THE TASK:
In the records below, find the line that contains "Feste und Feiern" and the line that contains "Ordinanza del Consiglio". Set down exactly those lines and every line between them, and nothing more.

··· DATA FOR THIS TASK

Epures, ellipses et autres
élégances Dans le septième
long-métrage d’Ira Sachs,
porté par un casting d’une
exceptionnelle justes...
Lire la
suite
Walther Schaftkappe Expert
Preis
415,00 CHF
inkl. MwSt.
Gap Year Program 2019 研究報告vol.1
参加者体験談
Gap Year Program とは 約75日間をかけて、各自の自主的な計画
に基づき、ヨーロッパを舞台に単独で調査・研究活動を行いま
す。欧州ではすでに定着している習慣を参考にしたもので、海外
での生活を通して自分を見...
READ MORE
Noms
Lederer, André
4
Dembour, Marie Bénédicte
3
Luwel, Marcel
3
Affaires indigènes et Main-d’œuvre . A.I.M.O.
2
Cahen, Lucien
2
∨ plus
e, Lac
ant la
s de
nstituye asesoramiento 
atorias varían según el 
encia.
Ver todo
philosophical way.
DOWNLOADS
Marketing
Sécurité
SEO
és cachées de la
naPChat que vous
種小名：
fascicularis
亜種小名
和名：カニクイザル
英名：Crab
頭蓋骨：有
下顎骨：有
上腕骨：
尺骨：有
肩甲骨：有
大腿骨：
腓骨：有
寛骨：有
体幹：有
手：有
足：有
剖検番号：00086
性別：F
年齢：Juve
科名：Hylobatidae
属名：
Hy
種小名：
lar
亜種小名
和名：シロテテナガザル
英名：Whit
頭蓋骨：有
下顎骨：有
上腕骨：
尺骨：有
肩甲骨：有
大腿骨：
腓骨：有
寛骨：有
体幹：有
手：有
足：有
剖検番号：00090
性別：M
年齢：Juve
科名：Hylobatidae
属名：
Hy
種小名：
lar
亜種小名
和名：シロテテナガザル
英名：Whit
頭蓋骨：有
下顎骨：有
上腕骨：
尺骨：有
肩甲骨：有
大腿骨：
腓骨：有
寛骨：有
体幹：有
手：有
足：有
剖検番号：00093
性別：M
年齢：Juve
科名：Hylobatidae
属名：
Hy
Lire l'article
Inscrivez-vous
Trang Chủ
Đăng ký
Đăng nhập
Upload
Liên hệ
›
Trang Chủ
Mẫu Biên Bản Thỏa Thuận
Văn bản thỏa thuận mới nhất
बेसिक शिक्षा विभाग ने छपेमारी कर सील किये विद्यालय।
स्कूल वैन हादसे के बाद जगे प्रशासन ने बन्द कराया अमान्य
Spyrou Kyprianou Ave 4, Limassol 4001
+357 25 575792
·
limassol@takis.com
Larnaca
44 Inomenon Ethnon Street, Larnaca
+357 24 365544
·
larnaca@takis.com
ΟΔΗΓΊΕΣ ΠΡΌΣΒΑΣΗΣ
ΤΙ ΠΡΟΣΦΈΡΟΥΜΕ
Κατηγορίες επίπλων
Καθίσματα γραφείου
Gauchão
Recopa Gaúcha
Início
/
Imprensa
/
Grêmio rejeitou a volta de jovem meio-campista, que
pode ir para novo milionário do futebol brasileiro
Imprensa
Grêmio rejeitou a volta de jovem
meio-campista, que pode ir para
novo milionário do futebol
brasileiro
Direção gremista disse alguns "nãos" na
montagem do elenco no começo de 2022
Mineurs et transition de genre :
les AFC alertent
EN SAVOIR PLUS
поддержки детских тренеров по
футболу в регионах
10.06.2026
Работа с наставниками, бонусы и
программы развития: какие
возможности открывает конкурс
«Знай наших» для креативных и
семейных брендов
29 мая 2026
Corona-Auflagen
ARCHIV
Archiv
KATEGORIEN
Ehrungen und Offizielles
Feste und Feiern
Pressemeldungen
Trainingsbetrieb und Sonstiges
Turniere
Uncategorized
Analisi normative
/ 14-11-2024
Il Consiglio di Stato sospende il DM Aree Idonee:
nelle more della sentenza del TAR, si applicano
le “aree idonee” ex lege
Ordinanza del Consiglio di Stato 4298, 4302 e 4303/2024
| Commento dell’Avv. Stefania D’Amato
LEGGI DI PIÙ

······

FINAL ANSWER:
Feste und Feiern
Pressemeldungen
Trainingsbetrieb und Sonstiges
Turniere
Uncategorized
Analisi normative
/ 14-11-2024
Il Consiglio di Stato sospende il DM Aree Idonee:
nelle more della sentenza del TAR, si applicano
le “aree idonee” ex lege
Ordinanza del Consiglio di Stato 4298, 4302 e 4303/2024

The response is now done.